More than 50 percent of all menopausal women experience hot flashes, which can persist for an average of seven years. Hot flashes affect more than half of all menopausal women and can last up to seven years on average. Hormone therapy, while effective and safe when administered properly, has some risk, and not all patients are suitable candidates or willing to pursue this treatment option. Fortunately, NK3R antagonists, a new class of non-hormonal medicines, have emerged as an effective alternative to hormone treatment.

Menopause and occurrence of hot flashes

Menopause is linked with a considerable symptomatic intensity, with about two-thirds of postmenopausal women experiencing vasomotor symptoms, hot flushes, and night sweats. A hot flush is defined as a subjective experience of high heat that is accompanied by objective indicators of cutaneous vasodilation and a subsequent decline in core temperature. The improper activation of heat dissipation effectors causes this thermoregulatory response to perceived warmth. It has been proposed that this altered thermoregulatory response results from sudden changes in hormone concentrations associated with human menopause, such as estrogen insufficiency.

Old methodology of hormone-therapy

Hormone replacement treatment has traditionally been used to assist restore hormonal balance and hence alleviate hot flushes. Hormone replacement treatment, on the other hand, may not be appropriate in women who have an elevated risk of cardiovascular disease, thromboembolic illness, or a higher likelihood of specific cancer types, such as breast and endometrial cancer. As a result, its efficiency is restricted by the duration of therapy prescribed and the presence of any contraindications that exclude its usage. Alternative treatments include selective serotonin reuptake inhibitors (SSRIs), gabapentin, cognitive behavioral therapy, herbal medicines, acupuncture, and dietary and lifestyle changes.

New alternative to hormone therapy

Estrogen replacement is often not indicated, hence alternate, effective therapeutic alternatives are necessary. NKB, a hypothalamic neuropeptide, has emerged as a major regulator of the “normal” female reproductive axis.
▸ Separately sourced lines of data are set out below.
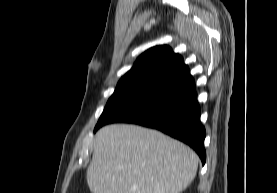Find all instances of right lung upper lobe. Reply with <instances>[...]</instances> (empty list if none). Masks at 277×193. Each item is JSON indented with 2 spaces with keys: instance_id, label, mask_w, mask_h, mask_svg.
Instances as JSON below:
<instances>
[{
  "instance_id": "cb5924a9",
  "label": "right lung upper lobe",
  "mask_w": 277,
  "mask_h": 193,
  "mask_svg": "<svg viewBox=\"0 0 277 193\" xmlns=\"http://www.w3.org/2000/svg\"><path fill=\"white\" fill-rule=\"evenodd\" d=\"M189 68L169 46L150 48L118 82L116 90L152 93L189 77Z\"/></svg>"
}]
</instances>
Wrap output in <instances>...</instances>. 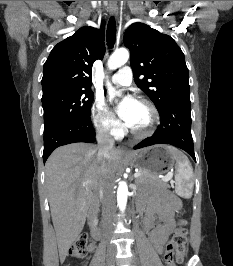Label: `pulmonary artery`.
I'll list each match as a JSON object with an SVG mask.
<instances>
[{
	"instance_id": "pulmonary-artery-1",
	"label": "pulmonary artery",
	"mask_w": 233,
	"mask_h": 266,
	"mask_svg": "<svg viewBox=\"0 0 233 266\" xmlns=\"http://www.w3.org/2000/svg\"><path fill=\"white\" fill-rule=\"evenodd\" d=\"M111 82L120 85L128 86L132 82V70L129 66L122 67L117 73L113 74L110 78Z\"/></svg>"
}]
</instances>
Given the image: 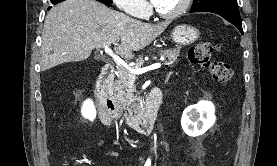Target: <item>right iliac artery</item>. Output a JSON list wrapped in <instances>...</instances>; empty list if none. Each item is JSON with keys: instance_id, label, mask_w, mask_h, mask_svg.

NKB is a peptide of the tachykinin family that is encoded by the TAC3 gene in humans. NKB interacts to the neurokinin 3 receptor (NK3R), which would be encoded by TACR3. Individuals with homozygous impairment mutations in either TAC3 or TACR3 have been demonstrated to suffer phenotypical hypogonadotropic hypogonadism with failure of pubertal progression. Affected people also have signs of abnormal intrauterine and perinatal stimulation of the reproductive axis. This research implies that NKB/NK3R signaling is important in the neuroendocrine regulation of human reproduction. Because activation of the NKB/NK3R signaling pathway has been known to trigger hot flushes, antagonism of this signal transduction pathway naturally arises as a possible therapeutic target to help alleviate these symptoms. As stated, central inhibition of NKB signaling in the mPOA, can block the physiological hot flush response caused by kisspeptin neuron activation in the Arc. This may be applied to a human model, where neurokinin receptor antagonism reduces the hot flush response.

Conclusion and future prospects

The existing literature supports the argument that NK3R antagonism is a great target for prospective pharmacological investigations, with encouraging findings on hot flush frequency, severity, and effect reduction. The significance of these investigations go beyond menopause and may be a viable therapeutic option for individuals experiencing hot flushes as a result of estrogen deprivation therapy in breast cancer and androgen deprivation therapy in prostate cancer. Further prospective clinical trials will offer a stronger evidence foundation for targeting the NKB/NK3R signalling pathway in the treatment of hot flush symptoms. And there is the opportunity of targeting the NKB/NK3R signalling pathway in the treatment of dysfunctional sex hormone-dependent disorders, which has to be investigated further.